» **Task to carry out**
Lines containing "Nera": state how many there are in these entries, and write only that number.

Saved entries
━━━━━━━━━━━━━━━━━━━━━━━━━━━━━━

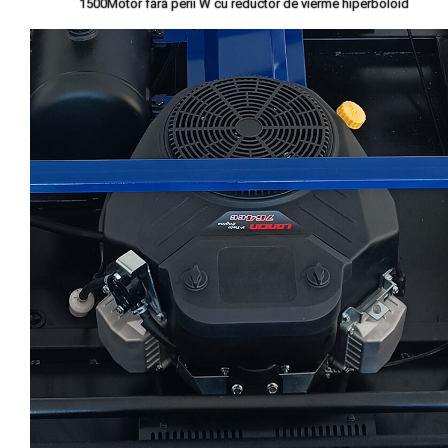
1500Motor fără perii W cu reductor de vierme hiperboloid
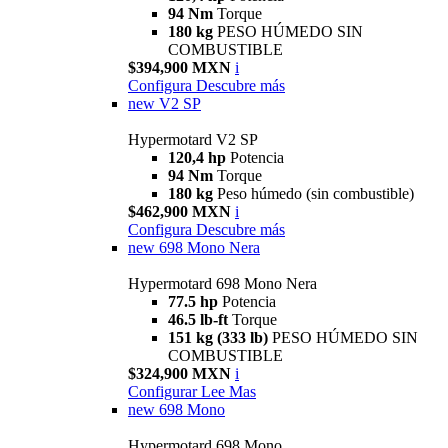
94 Nm
Torque
180 kg
PESO HÚMEDO SIN
COMBUSTIBLE
$394,900 MXN
i
Configura
Descubre más
new
V2 SP
Hypermotard V2 SP
120,4 hp
Potencia
94 Nm
Torque
180 kg
Peso húmedo (sin combustible)
$462,900 MXN
i
Configura
Descubre más
new
698 Mono Nera
Hypermotard 698 Mono Nera
77.5 hp
Potencia
46.5 lb-ft
Torque
151 kg (333 lb)
PESO HÚMEDO SIN
COMBUSTIBLE
$324,900 MXN
i
Configurar
Lee Mas
new
698 Mono
Hypermotard 698 Mono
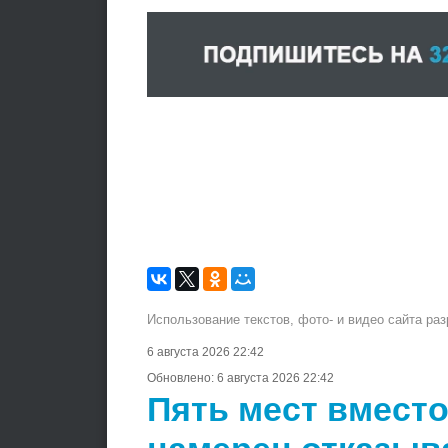
Использование текстов, фото- и видео сайта ра
6 августа 2026 22:42
Обновлено:
6 августа 2026 22:42
Пять мест вместо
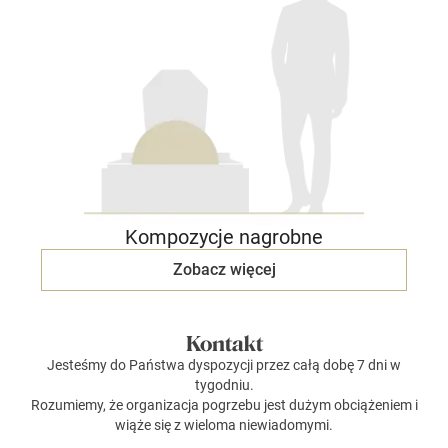
Kompozycje nagrobne
Zobacz więcej
Kontakt
Jesteśmy do Państwa dyspozycji przez całą dobę 7 dni w
tygodniu.
Rozumiemy, że organizacja pogrzebu jest dużym obciążeniem i
wiąże się z wieloma niewiadomymi.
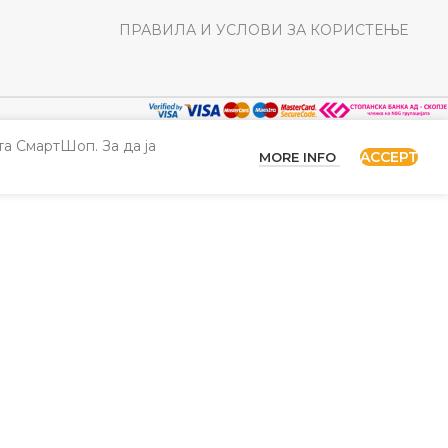
ПРАВИЛА И УСЛОВИ ЗА КОРИСТЕЊЕ
а СмартШоп. За да ја
ACCEPT
MORE INFO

━━━━━━━━━━━━━━━━━━━━━━━━━━━━━━

» **Response area**
2